Background information

Due to the errors in Elastic Compute Service (ECS) OpenAPI on February 23, 2021, IP addresses allocated to pods that were created on this day may be invalid. As a result, the pods may become inaccessible. Only ACK clusters that run Terway in exclusive ENI mode or inclusive ENI mode are affected. We recommend that you perform the following steps to check for pods that have this issue and then fix the issue:

Procedure

Step 1: Run a script to scan nodes

Run the following script on each node:
#!/bin/bash
set -e
err(){
    echo "error at line $1"
}
trap 'err $LINENO' ERR
check(){
    cid=$1
    pid=$(docker inspect $cid -f '{{.State.Pid}}')
    if [ -z "$pid" ]; then
        echo 'cannot get pid from container $cid'
        return 1
    fi
    nsenter -t $pid -n curl -s --connect-timeout 4 100.100.100.200 -o /dev/null
}
for line in $(docker ps|grep -v k8s_POD|awk '$NF~/^k8s_/{print $1"_"$NF}'|awk -F_ '{print $1"_"$3"_"$4"_"$5}')
do
    IFS=_ read cid cname pod namespace <<< $line
    if ! check $cid; then
        echo "pod $namespace/$pod has connectivity issues"
    fi
    if [[ "$cname" == "terway" && "$namespace" == "kube-system"  && "$pod" =~ ^(terway-|terway-eniip-|terway-eni-) ]]; then
        terway_container=$cid
    fi
done
if [ -n "$terway_container" ]; then
   for pod in $(docker exec -it $terway_container terway-cli mapping|sed -r "s/\x1B\[([0-9]{1,3}(;[0-9]{1,2})?)?[mGK]//g"|awk '$3=="X"{print $1}')
   do
        echo "pod $pod on this host has connectivity issues"
   done
fi

Expected output:

pod *** has connectivity issues

If the preceding output is returned, it indicates that the pod may be assigned an invalid IP address.
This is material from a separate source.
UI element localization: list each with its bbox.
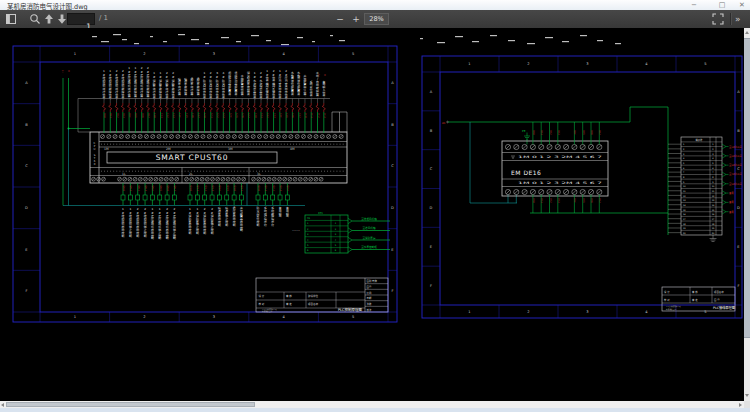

Step 2: Recreate the pods that cannot connect to the network

  1. Recreate the pods on nodes where Terway is installed.
    kubectl -n kube-system delete pod -l app=terway 
    kubectl -n kube-system delete pod -l app=terway-eniip
    kubectl -n kube-system delete pod -l app=terway-eni
  2. Recreate the pods that cannot connect to the network.
    • If the pod is created from a Deployment or DaemonSet, you can directly delete the pod. Then, the system recreates the pod.
    • If the pod is manually created, you must delete the pod and recreate it.
Note The preceding script is executed to reload the Terway plug-in on nodes where the pods cannot connect to the network. After the script is executed, you can perform the operations in Step 1: Run a script to scan nodes again to check whether the cluster works as expected. If the issue persists, Submit a ticket.